**Exercise instructions:** Every entry must be given again exactly. Include no pictures.

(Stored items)

============================================================

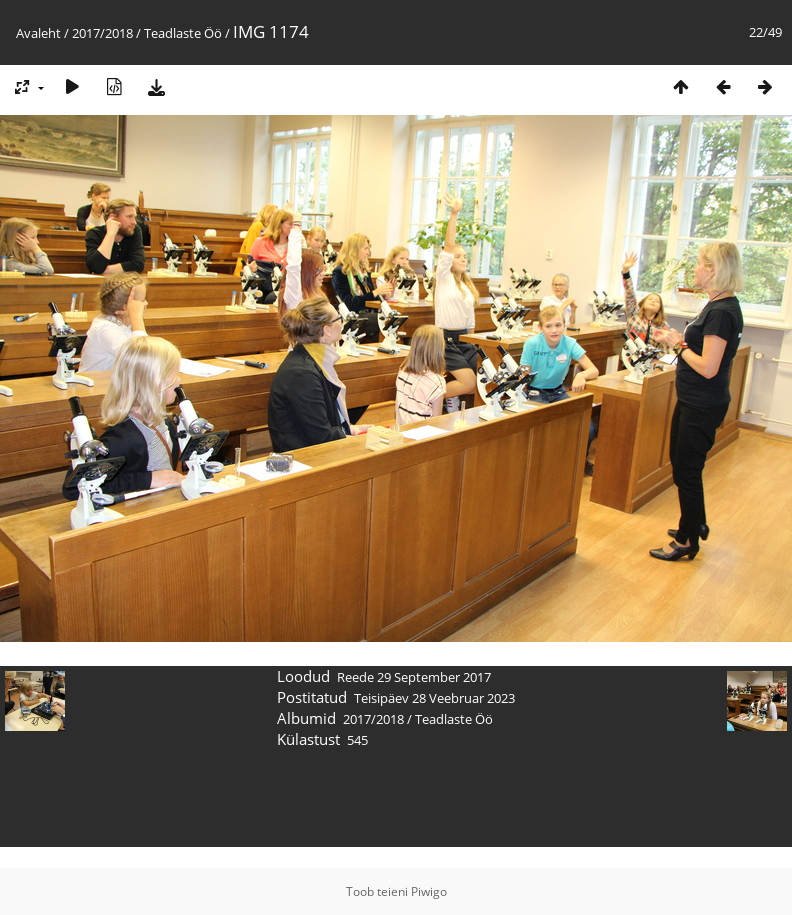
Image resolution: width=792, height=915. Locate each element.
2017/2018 (102, 33)
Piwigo (429, 891)
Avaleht (38, 33)
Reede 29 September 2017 (414, 677)
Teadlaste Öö (183, 33)
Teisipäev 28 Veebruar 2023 (434, 698)
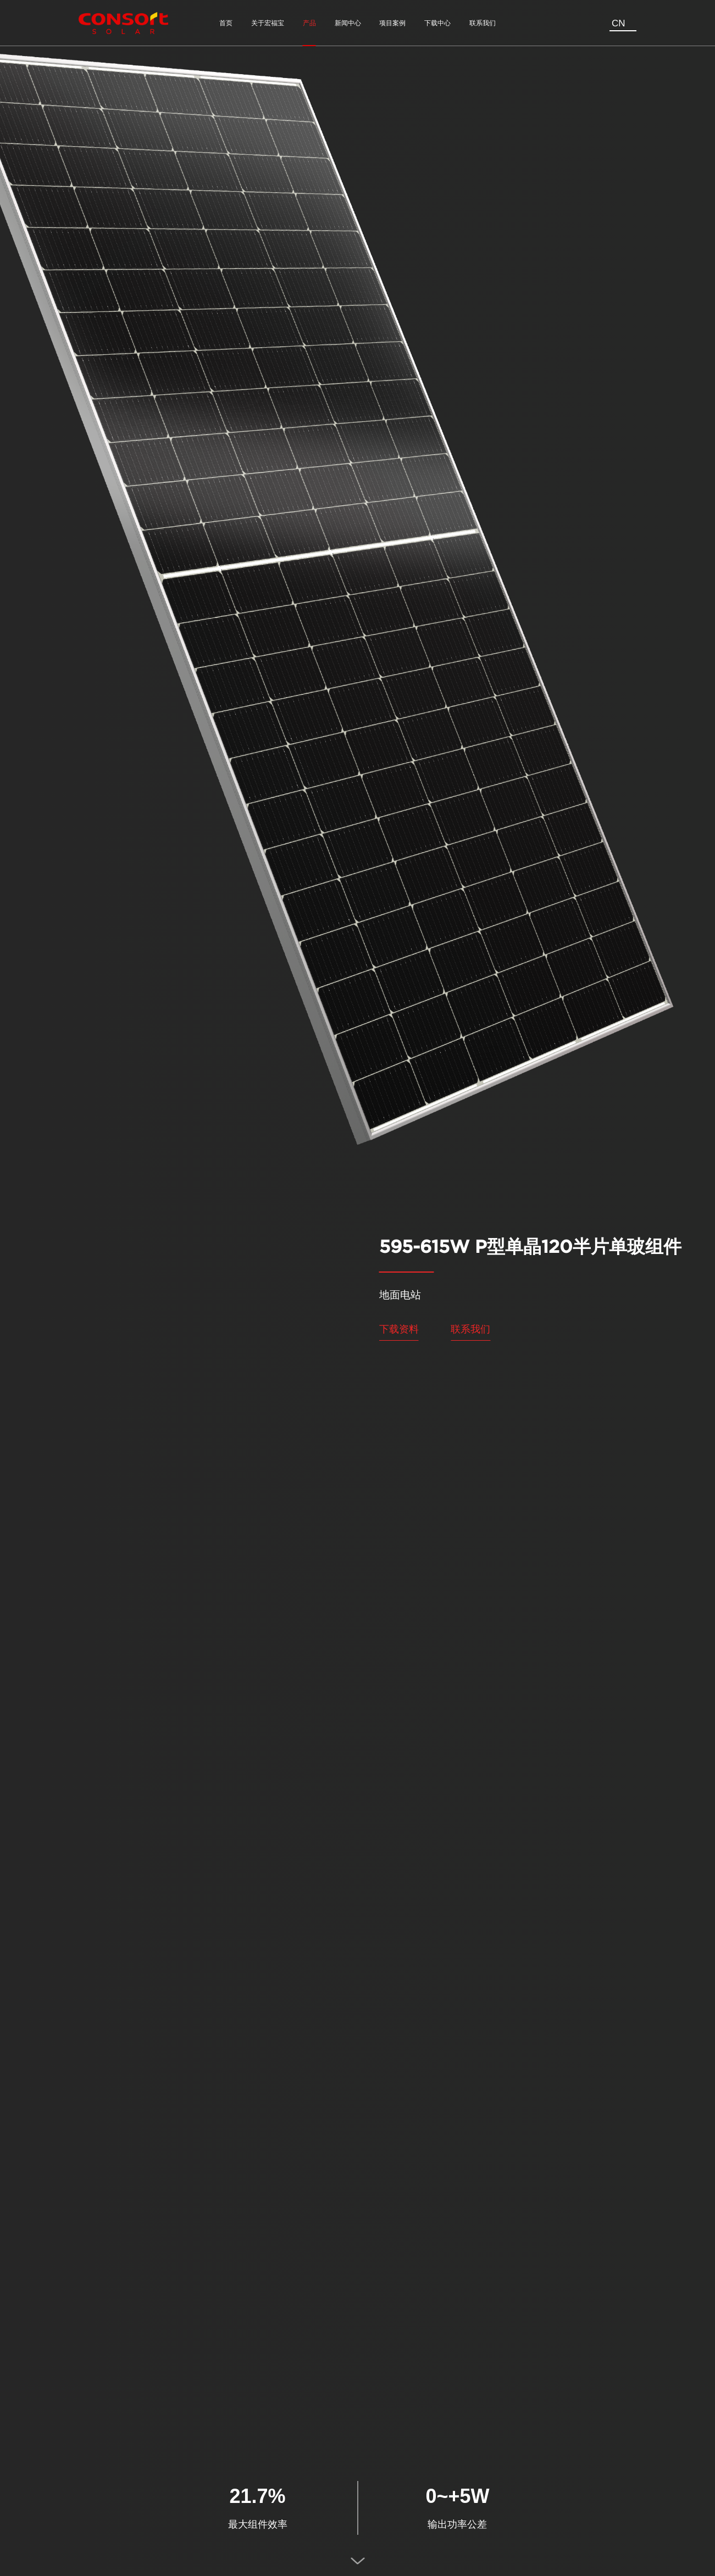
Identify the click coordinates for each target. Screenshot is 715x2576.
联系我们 (470, 1329)
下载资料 (399, 1329)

============================================================

**Completed exercise:**
Image resolution: width=792, height=915. Locate each element.
2017/2018 (102, 33)
Piwigo (429, 891)
Avaleht (38, 33)
Reede 29 September 2017 (414, 677)
Teadlaste Öö (183, 33)
Teisipäev 28 Veebruar 2023 (434, 698)
Identify the click coordinates for each target. Screenshot is 715x2576.
联系我们 (470, 1329)
下载资料 (399, 1329)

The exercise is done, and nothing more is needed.